DALLAS—What’s the secret to running an energy company? Finding new reserves? Cutting costs? Admirable safety records? Keeping investors happy?

All of those challenges can be summed up in how management handles risks. That was a common theme in some two-dozen investor presentations given Feb. 27-28 at Enercom’s Dallas 2019 investor symposium. The conference drew a crowd of more than 100 analysts, investors and industry observers.

“All we do is manage risk,” Talos Energy President and CEO Timothy Duncan told conference attendees, echoing comments in other presentations as executives described how their organizations cope with an unsettled market.

Talos’ focus has been on the Gulf of Mexico, both in the U.S. and Mexico. Duncan noted Talos’ Zama discovery in Mexico drew Wood McKenzie’s rating as the 2017 discovery of the year. Talos was a first mover into Mexico’s upstream following that nation’s constitutional changes that allowed private firms to enter exploration and production for the first time in eighty years.

In U.S. waters, he said the firm’s extensive seismic footprint, coupled with advanced reprocessing, will all Talos to develop its portfolio around deepwater infrastructure it now holds, including Green Canyon and Mississippi Canyon.

Likewise, GeoPark CEO James F. Park described his firm as “a risk management business.” It’s business model—creating and operating “a Texas-style independent in Latin America”—has been a challenge but has been successful, he said.

Park noted GeoPark production grew from 6,000 barrels of oil equivalent per day (Mb/d) to 36 Mb/d in nine years, from 2009 to 2018. Net present value has increased by a compound annual growth rate of 26%, he added.
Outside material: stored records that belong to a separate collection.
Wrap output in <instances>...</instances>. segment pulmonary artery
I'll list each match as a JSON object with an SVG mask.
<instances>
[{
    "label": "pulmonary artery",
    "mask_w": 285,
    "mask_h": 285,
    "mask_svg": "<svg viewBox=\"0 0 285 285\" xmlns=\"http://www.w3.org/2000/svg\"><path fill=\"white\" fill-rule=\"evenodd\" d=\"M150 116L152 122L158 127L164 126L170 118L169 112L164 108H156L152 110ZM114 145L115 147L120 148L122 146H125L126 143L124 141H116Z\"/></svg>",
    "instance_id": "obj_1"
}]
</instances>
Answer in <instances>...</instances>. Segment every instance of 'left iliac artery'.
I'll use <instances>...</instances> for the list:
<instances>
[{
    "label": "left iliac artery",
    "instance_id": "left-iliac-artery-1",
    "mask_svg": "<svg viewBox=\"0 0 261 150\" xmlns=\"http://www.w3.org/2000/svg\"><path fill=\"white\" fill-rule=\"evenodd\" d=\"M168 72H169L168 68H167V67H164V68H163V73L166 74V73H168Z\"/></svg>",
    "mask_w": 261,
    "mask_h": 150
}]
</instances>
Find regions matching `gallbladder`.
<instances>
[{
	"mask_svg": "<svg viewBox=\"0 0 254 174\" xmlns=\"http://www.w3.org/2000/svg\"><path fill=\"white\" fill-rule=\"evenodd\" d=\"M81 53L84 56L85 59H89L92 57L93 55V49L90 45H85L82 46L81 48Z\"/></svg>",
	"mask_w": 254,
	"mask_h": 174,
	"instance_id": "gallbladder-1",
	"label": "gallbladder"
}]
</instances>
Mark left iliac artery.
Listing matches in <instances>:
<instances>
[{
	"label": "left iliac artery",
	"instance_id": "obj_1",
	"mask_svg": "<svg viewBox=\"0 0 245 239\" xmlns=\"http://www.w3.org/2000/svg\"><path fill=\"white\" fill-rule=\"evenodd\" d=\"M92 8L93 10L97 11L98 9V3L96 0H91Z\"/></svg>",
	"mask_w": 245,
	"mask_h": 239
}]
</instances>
The firm has operations in Argentina, Brazil, Chile, Colombia and Peru.

GeoPark has had major finds in Colombia’s Llanos Basin and Peru’s Marañon Basin, as well as Chile’s the first oil production.
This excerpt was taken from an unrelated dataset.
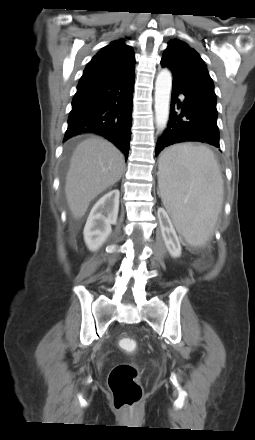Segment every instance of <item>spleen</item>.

One of the industry’s more diversified players, Tulsa, Okla.-based Unit Corp., must consider the risks and rewards of investing capital in its three businesses: exploration and production, drilling, and midstream gathering and processing.
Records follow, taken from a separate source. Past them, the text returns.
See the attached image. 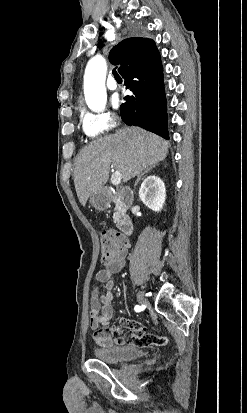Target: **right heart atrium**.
Wrapping results in <instances>:
<instances>
[{
  "instance_id": "1",
  "label": "right heart atrium",
  "mask_w": 247,
  "mask_h": 413,
  "mask_svg": "<svg viewBox=\"0 0 247 413\" xmlns=\"http://www.w3.org/2000/svg\"><path fill=\"white\" fill-rule=\"evenodd\" d=\"M79 106L84 108L86 103L81 101ZM104 111L109 113L111 108L106 106ZM104 111H101V107L99 105H94L92 110H85L83 112L84 126L86 127L87 133H105L106 130L107 132H110L115 127L116 118L113 116H106Z\"/></svg>"
}]
</instances>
“We are in as good a shape as we have been in the 38 years I have been in this business,” Unit President and CEO Larry Pinkston told the conference, “because of a history of excellent capital stewardship.”

Upstream, “our prospect inventory is very good,” he added.

Pinkston said Unit’s upstream portfolio offers high-return drilling opportunities, growing oil and liquids component, and attractive full-cycle. In the midstream, its Superior Pipeline subsidiary “enhances Unit’s all-in drilling economics and provides a predictable cash flow stream, supported by both Unit and third-party volumes.” Meanwhile, Unit Drilling “has a high-spec AC rig fleet that is fully contracted.”

Data, and its potential uses, allow producers to better manage risk through rapid development of artificial intelligence and machine learning, said Tom Chikoore, founding principal with Innovation Illustrated, a data management consulting firm.

Unfortunately, many energy-firm data management projects “fail to get out of the laboratory,” Chikoore said. Such projects “have got to marry the business objectives” of a firm to be a success. But the potential rewards can be tremendous when that happens, he added. Businesses “can leapfrog [competitors] because they have a lot of data” and know how to use it.

Brian Lidsky, senior director at Drillinginfo, also had much to say about data and its impact on managing risk.

“We’re a decade into the shale revolution,” Lidsky reminded the conference, and the industry has a vast amount of financial and operational data to draw on to help executives make wise decisions. The challenges is to make all that information usable.

Although commodity markets have been unsettled, he pointed out “the good news in terms of prices is that, basically, we’re where we were a year ago” despite ups and downs in recent months.

But Wall Street hasn’t recognized that and energy stocks remain out of favor, he said. “Obviously, the sentiment for E&Ps has been challenging.”